Элен взяла меня за отвороты габардинового пальто, как она любила делать, и легонько погладила по ткани.
— Не обижайтесь, Бернар. Я знаю, вы порвали с ней, но что мне было делать? Она позвонила в дверь, спросила вас. Я ответила, что вы скоро вернетесь, пригласила ее к обеду. Она пошла подыскать гостиницу. Я сделала что-нибудь не так?
— Это ее чемодан в коридоре?
— Нет. Это чемодан с вашими вещами. Жюлия привезла вам белье, одежду. Вот, значит, о какой брюнетке шла речь. Аньес не солгала.
— Но… Но… — бормотал я. — Как она могла узнать?
— Я задала ей тот же вопрос, поскольку была удивлена не меньше вашего. А все оказывается просто: ее уведомил служащий мэрии в Сен-Флуре, тот, что высылал вам свидетельство о рождении. Ни слова не говоря, подошла Аньес.
— Вы были тут? Вы ее видели? — спросил я ее. Она кивнула.
— Она почти сутки провела в поезде, — вновь начала Элен. — В дороге были случаи саботажа. Она очень устала… Бернар, не хотелось бы вмешиваться в то, что меня не касается, но, в конце концов, раз уж ваша сестра пустилась в такой нелегкий путь, значит, вы ей небезразличны. Не могли бы и вы с вашей стороны после стольких лет забыть прошлое? Поймите меня: это ваша сестра, Бернар.
— Бесполезно уговаривать меня.
— Какой вы жестокий! — воскликнула Аньес.
— Почему она ни разу не написала мне в Германию?
— Но она знать не знала, что вы были в плену. Мои нервы сдали. Пришлось сесть.
— Мой бедный друг, — сказала Элен. — Я так и думала, что вы будете потрясены. Но что я могла сделать? А теперь, если вы откажетесь ее видеть, как мы будем выглядеть?
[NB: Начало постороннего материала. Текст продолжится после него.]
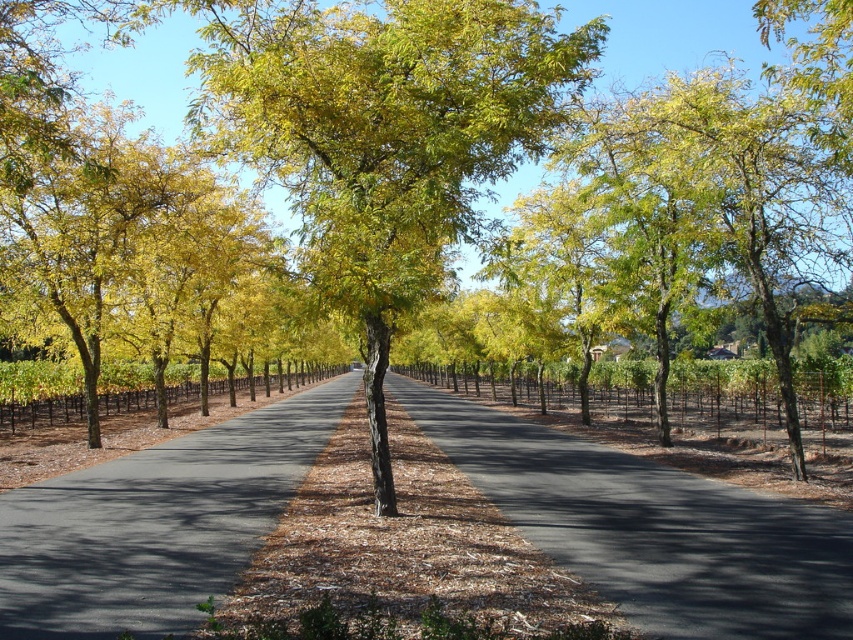 Question: Which object appears closest to the camera in this image?

Choices:
 (A) brown asphalt road at center
 (B) green leafy tree at center
 (C) brown dirt road at center

Answer: (A)

Question: Based on their relative distances, which object is farther from the green leafy tree at center?

Choices:
 (A) brown asphalt road at center
 (B) brown dirt road at center

Answer: (B)

Question: Is green leafy tree at center thinner than brown asphalt road at center?

Choices:
 (A) yes
 (B) no

Answer: (B)

Question: Which object is the closest to the brown dirt road at center?

Choices:
 (A) brown asphalt road at center
 (B) green leafy tree at center

Answer: (A)

Question: Does brown dirt road at center appear on the left side of brown asphalt road at center?

Choices:
 (A) yes
 (B) no

Answer: (B)

Question: Observing the image, what is the correct spatial positioning of green leafy tree at center in reference to brown asphalt road at center?

Choices:
 (A) above
 (B) below

Answer: (A)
— Вы не можете так поступить, — вмешалась Аньес. — Примите ее… хотя бы ради нас.
Бернар, я уверен, уступил бы. Мне же, если я подчинюсь, конец. Я взглянул на часы: было десять утра. Вряд ли Жюлия вернется раньше полудня. В моем распоряжении два часа. Что придумать? Как отразить удар?
— Она очень мила, — продолжала Элен. — Должна признаться, она мне очень понравилась.
«Мила» в ее устах означало «сносна». Жюлия, конечно, не относилась к разряду тех неотразимых людей, людей из «хорошего» общества, водиться с которыми одно удовольствие, но Элен, по ее излюбленному выражению, сделает все, что положено. Следовательно, если я — хорошо воспитанный человек, а не какой-нибудь мужлан, я тоже должен любезно принять Жюлию.
— Ладно, — тихо согласился я.
— Спасибо, Бернар.
— Вы подсказали ей, где остановиться?
— Да. В «Отель де Бресс», на площади Карно. До войны нам представился случай оказать услугу хозяину. Но если хотите, мы можем предложить Жюлии остановиться у нас.
— Как долго она намерена пробыть в Лионе?
— Не знаю. Мы перекинулись всего парой слов.
Хладнокровие медленно возвращалось ко мне, передо мной забрезжила возможность уловки. Но прежде всего необходимо продолжить игру. Подозрительную непреклонность проявлять нельзя.
— Там посмотрим, — сказал я, изобразив улыбку. — Узнаю Жюлию. Ее импульсивную натуру! Бесцеремонность… Согласитесь, она могла известить о своем приезде. Нельзя же сваливаться как снег на голову.
— Перенесем чемодан в вашу комнату, — предложила Аньес.